The chaos ended when Sayfullo Saipov, a New Jersey truck driver originally from Uzbekistan, crashed into a school bus, jumped out of his truck and ran up the highway waving a pellet gun and paintball gun and shouting “Allahu akbar,” meaning “God is great” in Arabic. He was then shot in the abdomen by Officer Ryan Nash and was taken to Bellevue Hospital Center in critical condition, according to police.
Mayor Bill de Blasio called this a terrorist attack at a news conference while Governor Andrew Cuomo said, “There’s no evidence that suggests a wider plot or a wider scheme.”
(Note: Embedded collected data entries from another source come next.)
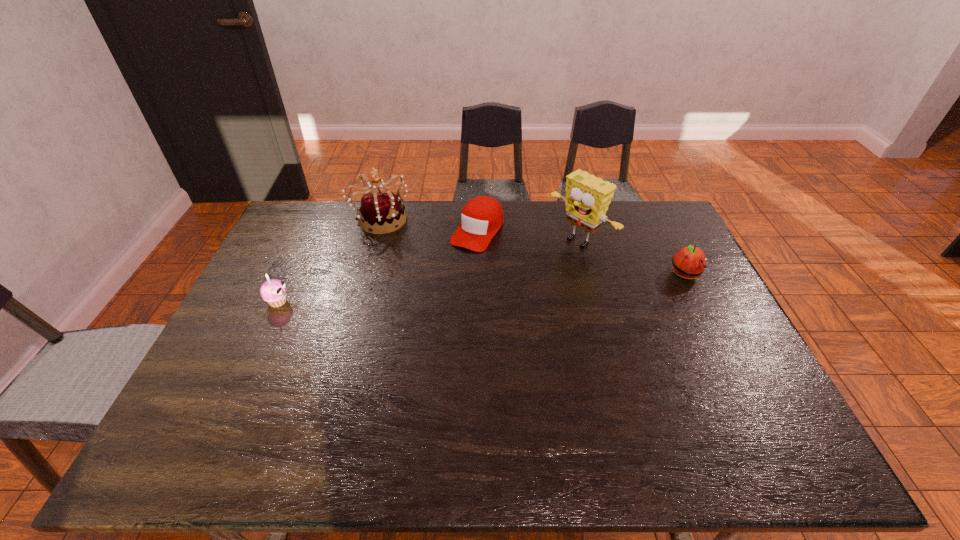 Find the location of `vacant area that lies between the apple and the third object from right to left`. vacant area that lies between the apple and the third object from right to left is located at coordinates (581, 253).

Identify the location of free space between the sponge and the cupcake. This screenshot has width=960, height=540. [429, 271].

You are a GUI agent. You are given a task and a screenshot of the screen. Output one action in this format:
    pyautogui.click(x=<x>, y=<y>)
    Task: Click on the unoccupied area between the nearest object and the sponge
    
    Given the screenshot: What is the action you would take?
    pyautogui.click(x=429, y=271)

Locate an element on the screen. Image resolution: width=960 pixels, height=540 pixels. vacant area that lies between the sponge and the cupcake is located at coordinates (429, 271).

What are the coordinates of `unoccupied position between the baseball cap and the fourth farthest object` in the screenshot? It's located at (581, 253).

I want to click on unoccupied position between the baseball cap and the rightmost object, so click(581, 253).

The height and width of the screenshot is (540, 960). What are the coordinates of `empty space between the fourth farthest object and the third object from right to left` in the screenshot? It's located at (581, 253).

At what (x,y) coordinates should I click in order to perform the action: click on empty space between the fourth object from left to right and the rightmost object. Please return your answer as a coordinate pair (x, y). The width and height of the screenshot is (960, 540). Looking at the image, I should click on (633, 258).

At what (x,y) coordinates should I click in order to perform the action: click on object that stands as the second closest to the nearest object. Please return your answer as a coordinate pair (x, y). The height and width of the screenshot is (540, 960). Looking at the image, I should click on (482, 217).

Find the location of a particular element. The width and height of the screenshot is (960, 540). object that stands as the third closest to the nearest object is located at coordinates (587, 199). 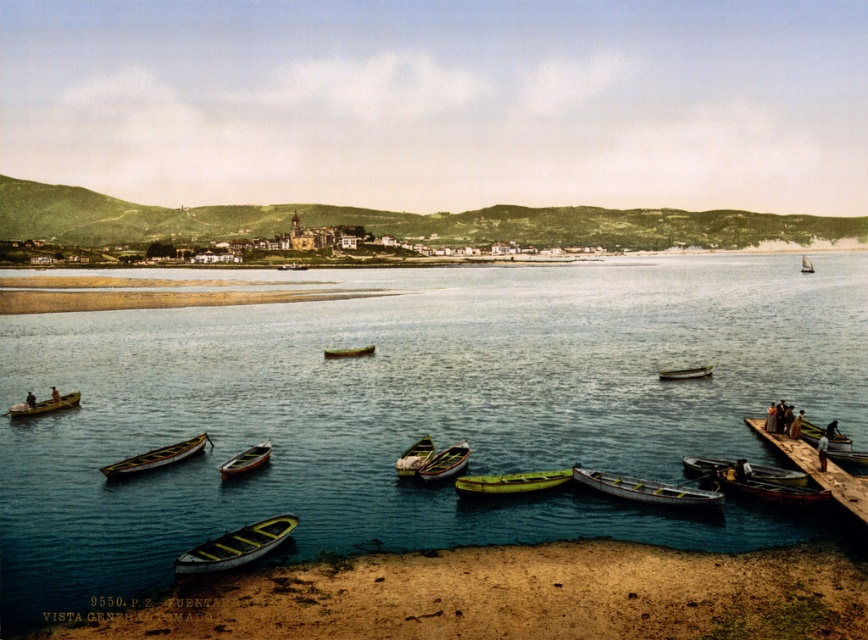 Which of these two, wooden canoe at center or green matte boat at center, stands shorter?

With less height is green matte boat at center.

Who is more distant from viewer, [262,456] or [337,356]?

The point [337,356] is more distant.

What are the coordinates of `wooden canoe at center` in the screenshot? It's located at (245, 460).

Is wooden canoe at center further to the viewer compared to green wooden boat at center?

That is False.

Which is above, wooden canoe at center or green wooden boat at center?

green wooden boat at center is above.

Locate an element on the screen. Image resolution: width=868 pixels, height=640 pixels. wooden canoe at center is located at coordinates (245, 460).

Does point (452, 392) come farther from viewer compared to point (777, 477)?

Yes, point (452, 392) is behind point (777, 477).

The image size is (868, 640). What do you see at coordinates (413, 410) in the screenshot?
I see `clear blue water at center` at bounding box center [413, 410].

Describe the element at coordinates (413, 410) in the screenshot. I see `clear blue water at center` at that location.

This screenshot has width=868, height=640. In order to click on clear blue water at center in this screenshot , I will do `click(413, 410)`. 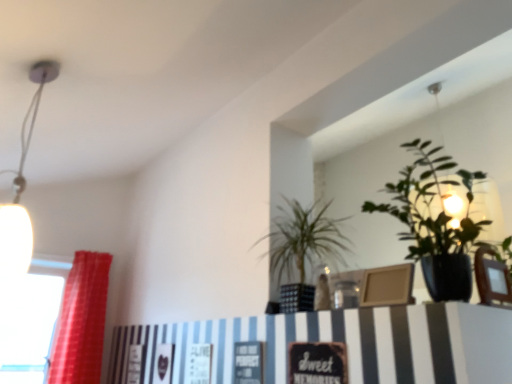 Find the location of a particular element. The image size is (512, 384). empty space that is ontop of white glossy lamp at upper left (from a real-world perspective) is located at coordinates (51, 64). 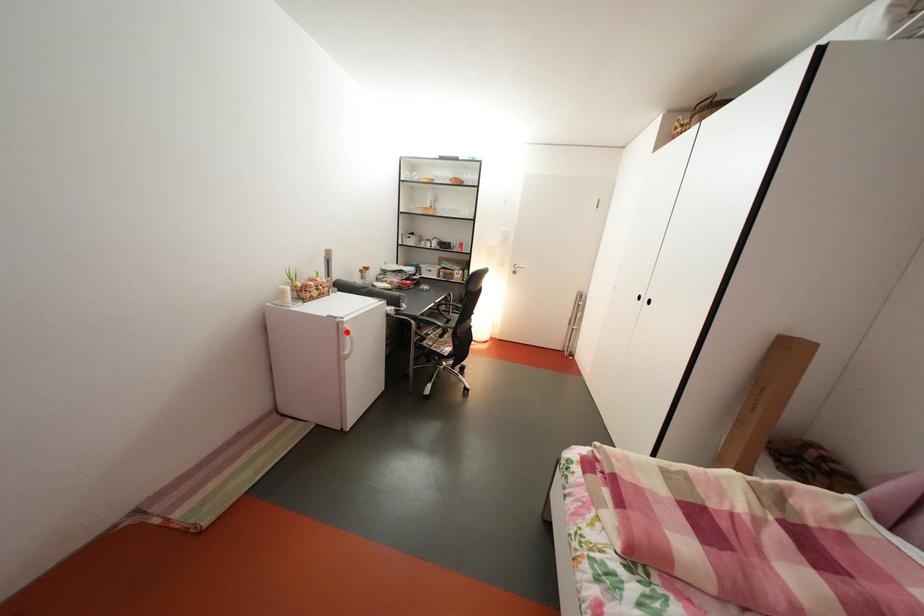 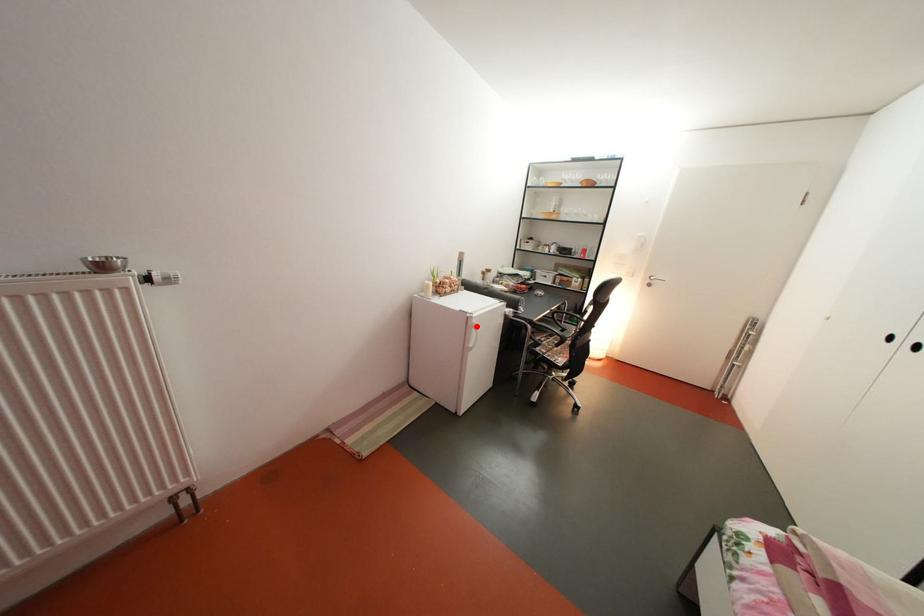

According to the New York Times, police officials said that investigators discovered handwritten notes in Arabic near the truck that indicated allegiance to the Islamic State.
Senior Natalie Chacon works two blocks away from the World Trade Center in the Financial District and said she fears for her safety at the thought of incidents like this.
“I kept getting news notifications about an attack but I didn’t acknowledge it because I was working and I didn’t think the attack was serious because all the headlines said ‘suspect caught by police’— nothing about deaths yet. When I overheard chatter about people worrying in the office, that’s when I started to worry,” Chacon said.
Chacon believes her strong belief in faith and her gut helped keep her safe that afternoon. She was walking back from her lunch break and had the urge to go back inside to her office rather than stay out a few extra minutes and enjoy the city like she usually does.
“When I got back inside that’s when the attack happened. So I’m glad I trusted that gut feeling to come inside,” she said.
St. John’s Assistant Professor of Criminal Justice, Legal Studies and Homeland Security Richard Frankel, J.D. discussed safety precautions for concerts and sporting events in the Torch’s story on the Las Vegas shooting last month. In an interview last Friday he explained what to look out for in the case of an outside emergency situation. He puts it simply— just be aware.
“You know law enforcement officers and agents, people who are military types we become more accustomed to looking around being aware. That is not saying that by being more aware would’ve saved those individuals, you’re probably more agile in the sense you’re ready to move if you see someone coming at you,” Frankel said. “Headphones, texting, zoned out down the street, you don’t have awareness. However while you’re walking keep your head up, pay attention. You might see the truck you could jump out of the way, there might have been things they could do.”
Frankel, who also is a law enforcement commentator for ABC News put an emphasis on not letting fear stop people from living their lives. “Just like the subway says, if you see something say something. You can’t be afraid,” he said.
Benjamin Achilles, a senior, followed that way of thinking and went into the city that night for the Halloween Parade despite some of his friends’ said protests.
“I felt fine going to the city, everyone seemed normal,” he said. “But one thing was that no one was stupid enough thankfully to carry a fake gun for a costume. No cowboys, no soldiers.”
“I understand that living here it is a target for people who fantasize about mass killings and I’m living here understanding that risk. Achilles added that “the likelihood of that happening is much less” than almost any other crime imaginable.
Harley said, “Yes, it’s scary and I worry— but I have to live my life, right?”